| Assigned task |
In the copy, include exactly the lines from the one with "インテリジェンス（現：パーソルキャリア）に" through the end of the data and no others, both ends kept, with every picture left out.

***

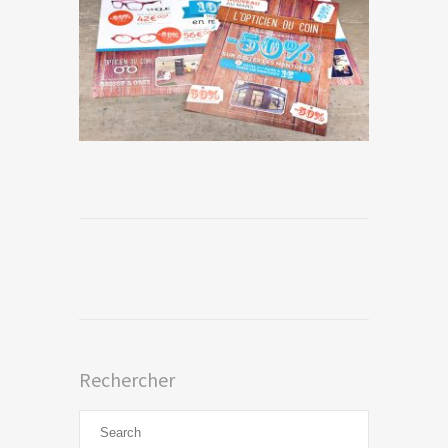
Rechercher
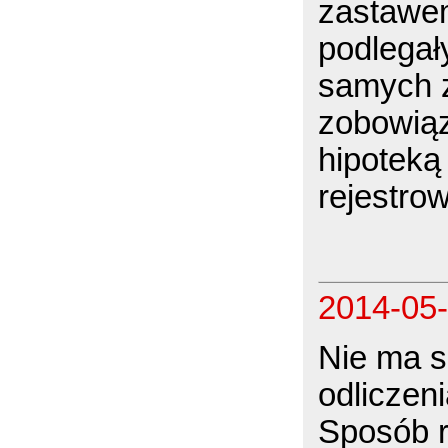
zastawe
podlegał
samych z
zobowiąz
hipoteką
rejestro
2014-05
Nie ma s
odliczeni
Sposób r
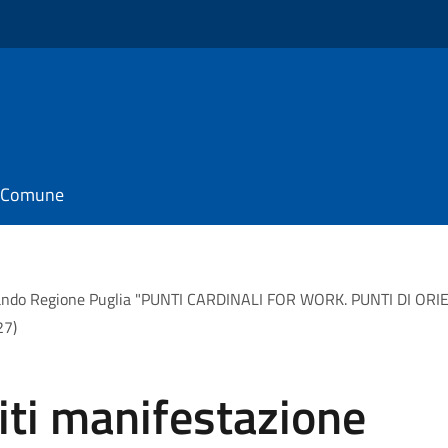
il Comune
se. Bando Regione Puglia "PUNTI CARDINALI FOR WORK. PUNTI DI
27)
iti manifestazione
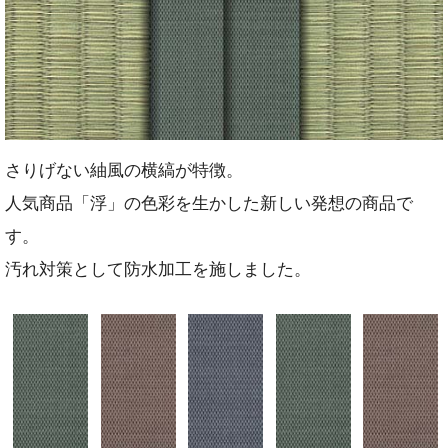
さりげない紬風の横縞が特徴。
人気商品「浮」の色彩を生かした新しい発想の商品で
す。
汚れ対策として防水加工を施しました。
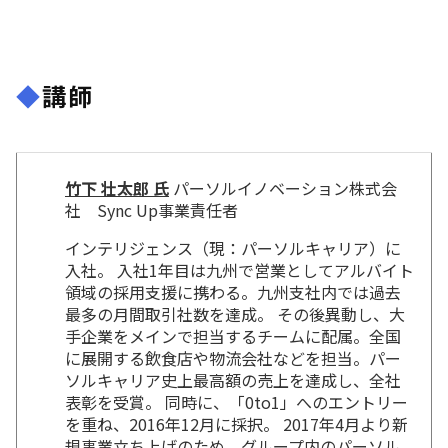
◆
講師
竹下 壮太郎 氏
パーソルイノベーション株式会
社 Sync Up事業責任者
インテリジェンス（現：パーソルキャリア）に
入社。 入社1年目は九州で営業としてアルバイト
領域の採用支援に携わる。九州支社内では過去
最多の月間取引社数を達成。 その後異動し、大
手企業をメインで担当するチームに配属。全国
に展開する飲食店や物流会社などを担当。パー
ソルキャリア史上最高額の売上を達成し、全社
表彰を受賞。 同時に、「0to1」へのエントリー
を重ね、2016年12月に採択。 2017年4月より新
規事業立ち上げのため、グループ内のパーソル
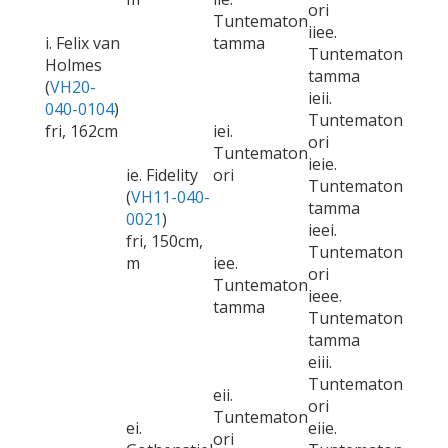
ori
Tuntematon
iiee.
i. Felix van
tamma
Tuntematon
Holmes
tamma
(
VH20-
ieii.
040-0104
)
Tuntematon
fri, 162cm
iei.
ori
Tuntematon
ieie.
ie. Fidelity
ori
Tuntematon
(
VH11-040-
tamma
0021
)
ieei.
fri, 150cm,
Tuntematon
m
iee.
ori
Tuntematon
ieee.
tamma
Tuntematon
tamma
eiii.
Tuntematon
eii.
ori
Tuntematon
ei.
eiie.
ori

***

| Response |
インテリジェンス（現：パーソルキャリア）に
入社。 入社1年目は九州で営業としてアルバイト
領域の採用支援に携わる。九州支社内では過去
最多の月間取引社数を達成。 その後異動し、大
手企業をメインで担当するチームに配属。全国
に展開する飲食店や物流会社などを担当。パー
ソルキャリア史上最高額の売上を達成し、全社
表彰を受賞。 同時に、「0to1」へのエントリー
を重ね、2016年12月に採択。 2017年4月より新
規事業立ち上げのため、グループ内のパーソル
ori
Tuntematon
iiee.
i. Felix van
tamma
Tuntematon
Holmes
tamma
(
VH20-
ieii.
040-0104
)
Tuntematon
fri, 162cm
iei.
ori
Tuntematon
ieie.
ie. Fidelity
ori
Tuntematon
(
VH11-040-
tamma
0021
)
ieei.
fri, 150cm,
Tuntematon
m
iee.
ori
Tuntematon
ieee.
tamma
Tuntematon
tamma
eiii.
Tuntematon
eii.
ori
Tuntematon
ei.
eiie.
ori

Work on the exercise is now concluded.